**Task to carry out**
Where the line with "Karlovačkoj županiji bili" appears below, start writing out lines exactly, and finish with the line with "bon Ka Travela", which is included; write out nothing else.

**Supplied information**
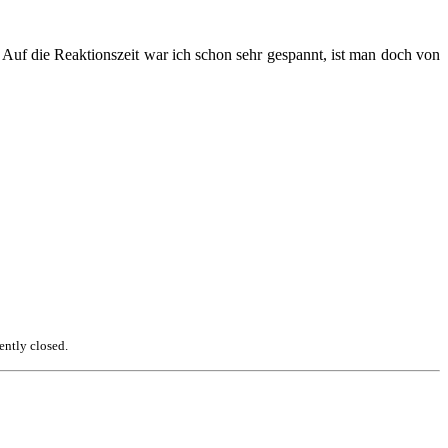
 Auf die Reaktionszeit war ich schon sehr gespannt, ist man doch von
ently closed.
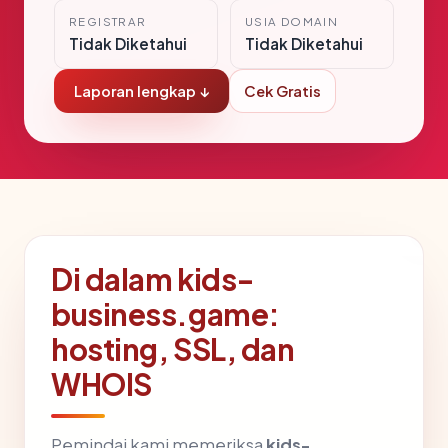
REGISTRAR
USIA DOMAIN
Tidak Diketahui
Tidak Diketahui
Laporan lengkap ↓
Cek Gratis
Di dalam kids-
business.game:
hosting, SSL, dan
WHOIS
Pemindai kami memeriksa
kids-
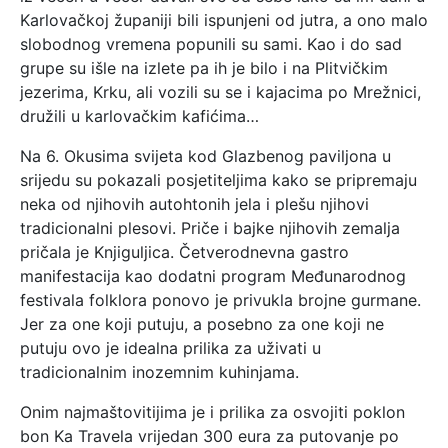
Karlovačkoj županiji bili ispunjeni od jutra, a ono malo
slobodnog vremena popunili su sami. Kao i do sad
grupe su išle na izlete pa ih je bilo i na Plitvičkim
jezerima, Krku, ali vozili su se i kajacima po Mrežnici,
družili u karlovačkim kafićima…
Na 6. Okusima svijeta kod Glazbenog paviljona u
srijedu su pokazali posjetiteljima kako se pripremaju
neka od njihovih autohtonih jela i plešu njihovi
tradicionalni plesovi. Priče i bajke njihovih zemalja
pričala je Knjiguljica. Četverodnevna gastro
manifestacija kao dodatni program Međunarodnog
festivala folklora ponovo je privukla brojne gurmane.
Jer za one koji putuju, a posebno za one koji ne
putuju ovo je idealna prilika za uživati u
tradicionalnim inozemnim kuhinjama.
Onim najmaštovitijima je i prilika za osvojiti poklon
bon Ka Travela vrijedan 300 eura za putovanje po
* * *
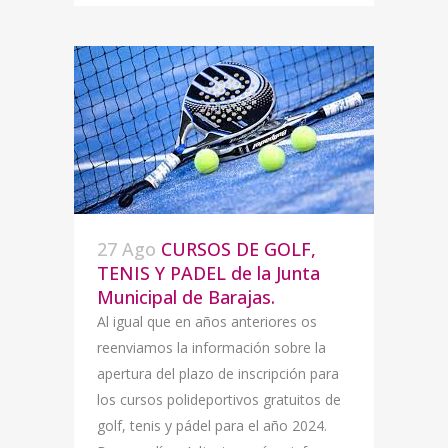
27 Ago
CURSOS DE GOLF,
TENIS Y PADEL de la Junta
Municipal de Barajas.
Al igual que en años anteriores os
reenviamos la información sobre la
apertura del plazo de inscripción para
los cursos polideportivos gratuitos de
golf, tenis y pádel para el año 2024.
---
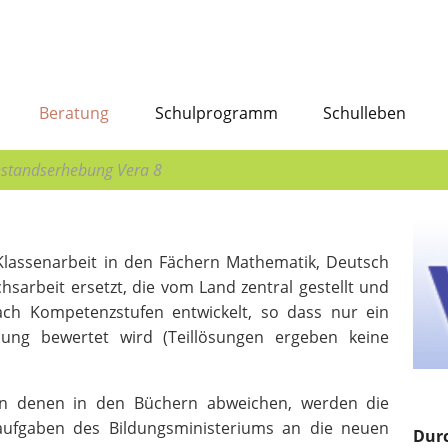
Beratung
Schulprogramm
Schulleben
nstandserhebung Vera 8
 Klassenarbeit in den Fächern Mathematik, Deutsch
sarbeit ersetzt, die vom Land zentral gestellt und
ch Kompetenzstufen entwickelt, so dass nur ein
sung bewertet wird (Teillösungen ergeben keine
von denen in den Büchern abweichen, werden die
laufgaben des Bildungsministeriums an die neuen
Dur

**Answer to this exercise**
Karlovačkoj županiji bili ispunjeni od jutra, a ono malo
slobodnog vremena popunili su sami. Kao i do sad
grupe su išle na izlete pa ih je bilo i na Plitvičkim
jezerima, Krku, ali vozili su se i kajacima po Mrežnici,
družili u karlovačkim kafićima…
Na 6. Okusima svijeta kod Glazbenog paviljona u
srijedu su pokazali posjetiteljima kako se pripremaju
neka od njihovih autohtonih jela i plešu njihovi
tradicionalni plesovi. Priče i bajke njihovih zemalja
pričala je Knjiguljica. Četverodnevna gastro
manifestacija kao dodatni program Međunarodnog
festivala folklora ponovo je privukla brojne gurmane.
Jer za one koji putuju, a posebno za one koji ne
putuju ovo je idealna prilika za uživati u
tradicionalnim inozemnim kuhinjama.
Onim najmaštovitijima je i prilika za osvojiti poklon
bon Ka Travela vrijedan 300 eura za putovanje po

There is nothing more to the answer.